■ **WHAT IS REQUIRED**:
All lines from the one containing "Identify the location of Официальный" down to the one containing "What do you see at coordinates (824, 2472)", both ends included, are to be given again exactly; omit the rest of the listing below.

■ **SUPPLIED RECORDS**:

.....

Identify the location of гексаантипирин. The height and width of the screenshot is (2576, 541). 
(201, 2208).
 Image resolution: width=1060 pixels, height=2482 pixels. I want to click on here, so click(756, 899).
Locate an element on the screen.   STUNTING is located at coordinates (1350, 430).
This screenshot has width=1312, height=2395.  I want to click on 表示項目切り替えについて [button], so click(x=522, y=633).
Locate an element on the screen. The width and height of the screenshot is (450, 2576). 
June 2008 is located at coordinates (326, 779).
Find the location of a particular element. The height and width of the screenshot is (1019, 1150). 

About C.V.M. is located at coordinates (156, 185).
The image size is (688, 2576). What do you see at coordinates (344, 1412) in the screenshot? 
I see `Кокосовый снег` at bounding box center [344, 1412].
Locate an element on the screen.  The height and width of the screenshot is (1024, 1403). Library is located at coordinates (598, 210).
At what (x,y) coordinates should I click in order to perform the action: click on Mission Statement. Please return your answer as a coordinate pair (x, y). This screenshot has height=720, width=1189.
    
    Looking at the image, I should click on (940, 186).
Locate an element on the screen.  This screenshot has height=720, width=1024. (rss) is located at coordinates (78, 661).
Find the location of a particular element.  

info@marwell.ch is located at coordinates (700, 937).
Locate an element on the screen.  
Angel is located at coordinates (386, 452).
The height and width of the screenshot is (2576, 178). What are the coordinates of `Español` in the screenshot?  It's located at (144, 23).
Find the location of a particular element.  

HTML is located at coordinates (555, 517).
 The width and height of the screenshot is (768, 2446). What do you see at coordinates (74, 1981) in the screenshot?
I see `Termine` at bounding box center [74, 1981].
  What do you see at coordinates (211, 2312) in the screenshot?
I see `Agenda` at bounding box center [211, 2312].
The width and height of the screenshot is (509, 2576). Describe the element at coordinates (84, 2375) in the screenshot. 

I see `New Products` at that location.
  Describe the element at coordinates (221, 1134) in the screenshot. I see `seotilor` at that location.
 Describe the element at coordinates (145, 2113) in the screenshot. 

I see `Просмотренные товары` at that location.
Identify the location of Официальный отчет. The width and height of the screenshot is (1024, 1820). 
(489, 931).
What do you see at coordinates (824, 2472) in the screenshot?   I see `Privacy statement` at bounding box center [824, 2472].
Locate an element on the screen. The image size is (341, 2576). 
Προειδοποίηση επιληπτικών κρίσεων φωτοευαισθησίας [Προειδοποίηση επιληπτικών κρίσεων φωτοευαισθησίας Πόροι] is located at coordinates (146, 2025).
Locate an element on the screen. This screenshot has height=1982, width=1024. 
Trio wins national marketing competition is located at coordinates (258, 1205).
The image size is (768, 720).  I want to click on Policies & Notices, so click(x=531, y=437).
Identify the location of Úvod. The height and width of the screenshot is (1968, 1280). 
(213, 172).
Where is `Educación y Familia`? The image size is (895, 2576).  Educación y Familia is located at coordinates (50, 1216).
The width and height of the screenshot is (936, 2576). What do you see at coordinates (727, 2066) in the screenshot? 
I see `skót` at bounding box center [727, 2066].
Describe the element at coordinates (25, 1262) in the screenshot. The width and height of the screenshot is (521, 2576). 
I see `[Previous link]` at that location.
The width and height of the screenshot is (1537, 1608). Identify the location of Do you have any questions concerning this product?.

.....

■ **TASK RESULT**:
Identify the location of Официальный отчет. The width and height of the screenshot is (1024, 1820). 
(489, 931).
What do you see at coordinates (824, 2472) in the screenshot?   I see `Privacy statement` at bounding box center [824, 2472].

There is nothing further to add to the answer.